Super Hi-Vision compared (Source: Digital World Tokyo)

The latest prototype sensor (Source: IDG)

Circuitry with a view (Source: IDG)
Super Hi-Vision makes 1080p HDTV appear as clear as a Vaseline smear

Although high-definition formats HD DVD and Blu-ray Disc are the bleeding edge of technology in the current consumer market, a new technology from Japan makes the latest HD movies specifications look simply archaic. Last week, engineers at NHK's (Nippon Hoso Kyokai) Science and Technical Research Laboratories demonstrated Super Hi-Vision technology capable of a 7680x4320 resolution, reports IDG.

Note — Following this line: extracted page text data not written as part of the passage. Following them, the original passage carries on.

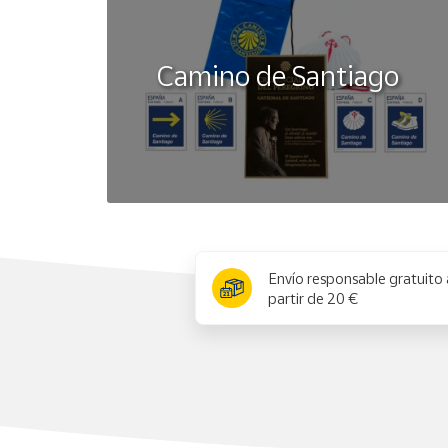
Camino de Santiago
x
Envío responsable gratuito 
partir de 20 €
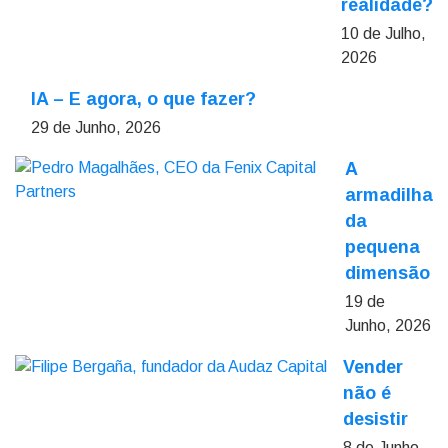
realidade?
10 de Julho,
2026
IA – E agora, o que fazer?
29 de Junho, 2026
A
armadilha
da
pequena
dimensão
19 de
Junho, 2026
Vender
não é
desistir
8 de Junho,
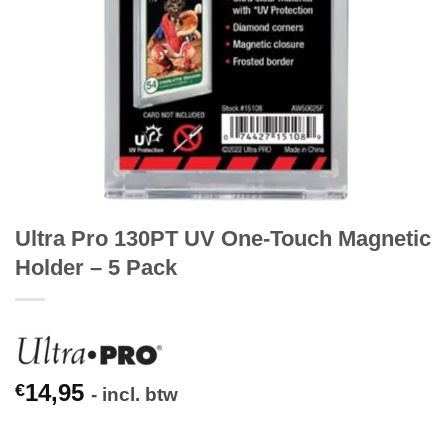
Ultra Pro 130PT UV One-Touch Magnetic
Holder – 5 Pack
14,95
€
- incl. btw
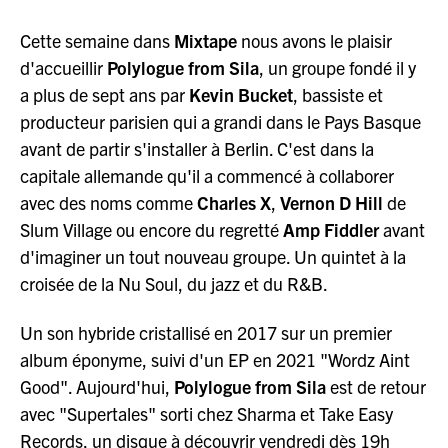
Cette semaine dans
Mixtape
nous avons le plaisir
d'accueillir
Polylogue from Sila
, un groupe fondé il y
a plus de sept ans par
Kevin Bucket
, bassiste et
producteur parisien qui a grandi dans le Pays Basque
avant de partir s'installer à Berlin. C'est dans la
capitale allemande qu'il a commencé à collaborer
avec des noms comme
Charles X
,
Vernon D Hill
de
Slum Village ou encore du regretté
Amp Fiddler
avant
d'imaginer un tout nouveau groupe. Un quintet à la
croisée de la Nu Soul, du jazz et du R&B.
Un son hybride cristallisé en 2017 sur un premier
album éponyme, suivi d'un EP en 2021 "Wordz Aint
Good". Aujourd'hui,
Polylogue from Sila
est de retour
avec "Supertales" sorti chez Sharma et Take Easy
Records, un disque à découvrir vendredi dès 19h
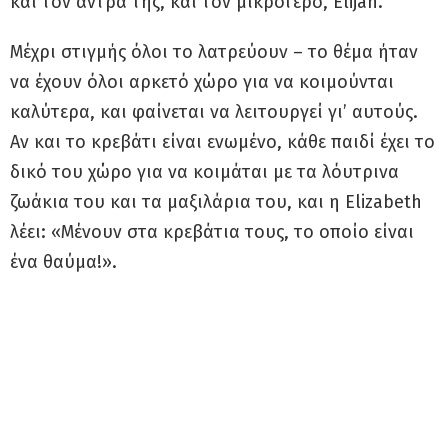
και τον άντρα της, και τον μικρότερο, Elijah.
Μέχρι στιγμής όλοι το λατρεύουν – το θέμα ήταν
να έχουν όλοι αρκετό χώρο για να κοιμούνται
καλύτερα, και φαίνεται να λειτουργεί γι’ αυτούς.
Αν και το κρεβάτι είναι ενωμένο, κάθε παιδί έχει το
δικό του χώρο για να κοιμάται με τα λόυτρινα
ζωάκια του και τα μαξιλάρια του, και η Elizabeth
λέει: «Μένουν στα κρεβάτια τους, το οποίο είναι
ένα θαύμα!».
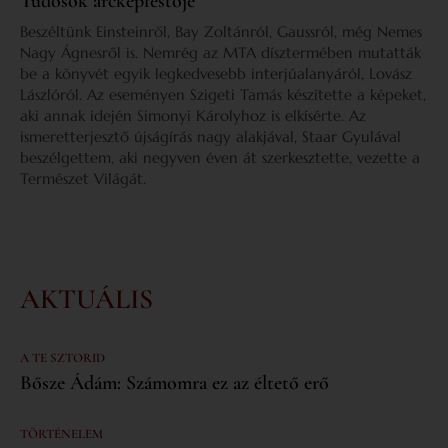
Tudósok arcképfestője
Beszéltünk Einsteinről, Bay Zoltánról, Gaussról, még Nemes
Nagy Ágnesről is. Nemrég az MTA dísztermében mutatták
be a könyvét egyik legkedvesebb interjúalanyáról, Lovász
Lászlóról. Az eseményen Szigeti Tamás készítette a képeket,
aki annak idején Simonyi Károlyhoz is elkísérte. Az
ismeretterjesztő újságírás nagy alakjával, Staar Gyulával
beszélgettem, aki negyven éven át szerkesztette, vezette a
Természet Világát.
AKTUÁLIS
A TE SZTORID
Bősze Ádám: Számomra ez az éltető erő
TÖRTÉNELEM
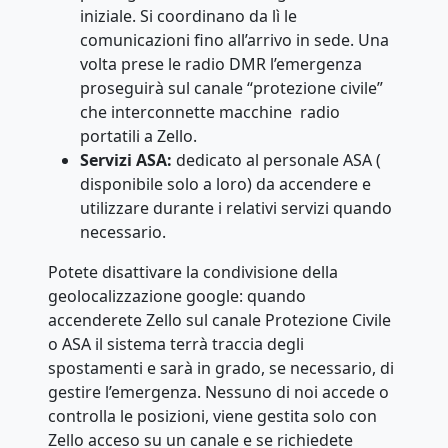
iniziale. Si coordinano da lì le
comunicazioni fino all’arrivo in sede. Una
volta prese le radio DMR l’emergenza
proseguirà sul canale “protezione civile”
che interconnette macchine radio
portatili a Zello.
Servizi ASA:
dedicato al personale ASA (
disponibile solo a loro) da accendere e
utilizzare durante i relativi servizi quando
necessario.
Potete disattivare la condivisione della
geolocalizzazione google: quando
accenderete Zello sul canale Protezione Civile
o ASA il sistema terrà traccia degli
spostamenti e sarà in grado, se necessario, di
gestire l’emergenza. Nessuno di noi accede o
controlla le posizioni, viene gestita solo con
Zello acceso su un canale e se richiedete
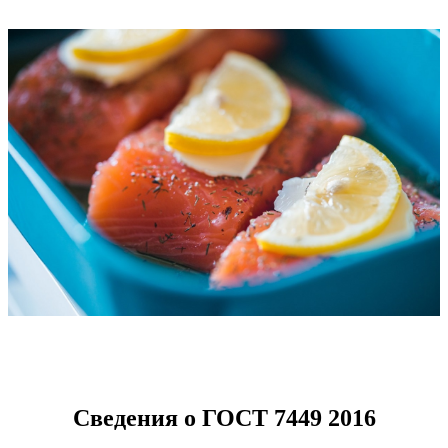
Сведения о ГОСТ 7449 2016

At 7680x4320, over 33 million pixels make up the image – this represents 16 times the resolution of a 1080p image. To get a picture of the bump in resolution, a Super Hi-Vision image could be approximated by tiling 16 of today’s best HDTVs together. In comparison, a 1080p picture represents a six-fold jump in resolution over standard-definition television.

Unlike current HD cameras, which are hitting the hands of consumers, the Super Hi-Vision camera sensors are not yet able to capture a full color picture. The latest prototype Super Hi-Vision sensor is monochrome, but NHK plans to incorporate three sensors – one for each primary color – in order to capture color images. The prototype is super-fast too, able to capture data at a rate of 4,000 frames per second.

NHK is also working on a sound system to complement the improved image. While today’s best home theaters have 7.1 setups, the audio component paired with Super Hi-Vision is 22.2.

However, it may be quite some time before such an image is delivered on media, let alone broadcasted, as an uncompressed signal requires a bit-rate of 24Gbps. A single minute of Super Hi-Vision footage would require 194 GB of storage.

To help ease that burden, NHK is enlisting the help of ATEME, a provider of MPEG-4 and H.264 solutions, to compress the 7680 x 4320 "Ultra HD" video – creating a new video standard. ATEME says that it is currently cooperating closely with NHK Labs in the design and development of this next-generation standard using existing MPEG-4 AVC compression technology.

"We are very excited to be partnered with NHK - the leading broadcaster in the world for advanced technology implementation - for Ultra HD," said Benoit Fouchard, Vice President of Sales, Broadcast and Broadband for ATEME. "ATEME's MPEG-4 AVC encoding has always been accepted as the world's best, and NHK's sole reliance on our technology proves we are fully capable of scaling to the ultimate in bandwidth and quality requirements for HD. We are very proud to be working with them and look forward to a continued partnership with NHK."

Super Hi-Vision cameras, recorders, encoders and projectors are under development and the introduction of a new Ultra HD standard is planned for 2009. NHK estimates that satellite transmission tests will begin in 2011, and by 2020, Ultra HD will be ready for broadcast to households.